Cole also cited the 1983 decision denying Bob Jones University’s federal tax exemption as a religious institution because it banned interracial dating among students.
There, the court said the government’s “compelling interest” in eradicating racial discrimination “outweigh[ed] whatever burden denial of tax benefits places on petitioners’ exercise of their religious beliefs.”
Anticipating Davis’ options, Cole concluded that “under these precedents, the Constitution plainly does not compel states to grant religious exemptions to laws requiring the equal treatment of same-sex marriages. Laws recognizing same-sex marriages impose a general obligation, do not single out any religion for disfavored treatment, and in any event further the state’s compelling interest in eradicating discrimination against gay men and lesbians.”

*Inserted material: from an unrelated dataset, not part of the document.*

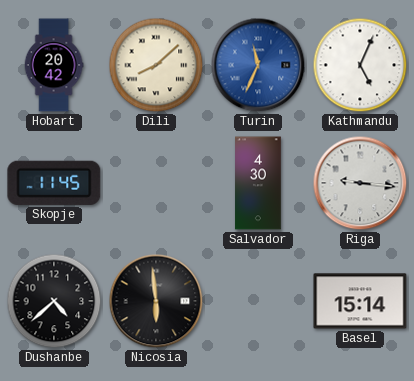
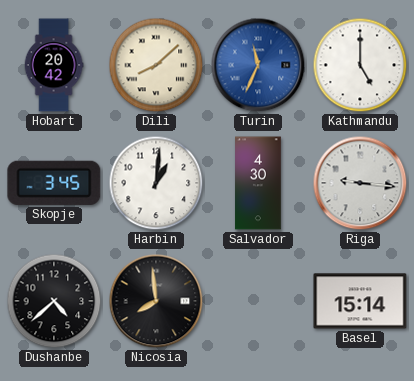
Kathmandu: 5:04 -> 5:00
Skopje: 11:45 -> 3:45
Harbin: none -> 1:01
Nicosia: 5:59 -> 7:59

Cole continued, writing, “Justice Robert Jackson got the balance right when he stated, in 1944, that limits on religious freedom ‘begin to operate whenever [religious] activities begin to affect or collide with liberties of others or of the public.’ James Madison struck the same balance, noting that religion should be free of regulation only ‘where it does not trespass on private rights or the public peace.’ ”
“Many of the state laws specifically single out religious objections to same-sex marriage for favorable treatment may itself pose constitutional issues under the First Amendment’s clause prohibiting the establishment of religion,” Cole added.
“While states are permitted some leeway to accommodate religion, the establishment clause forbids states from favoring specific religions over others, or religion over nonreligion. And when states accommodate a religious believer by simply shifting burdens to third parties, such as when religiously motivated employers are permitted to deny benefits to same-sex spouses of their employees, the state impermissibly takes sides, favoring religion.
“… State laws granting exemptions for religious objectors to same-sex marriage both give preference to religious over other conscientious objections and shift burdens to same-sex couples. Such favoritism is not only not warranted by the free exercise clause, but may be prohibited by the establishment clause.”
If there is a positive glimmer in the Kim Davis fiasco, it’s the coverage of support she’s getting from GOP presidential aspirants. They’ve lined up behind her claim to the right to screen applicants for marriage licenses according to her religion. Ohio’s John Kasich is an honorable exception; it’s the law, obey it.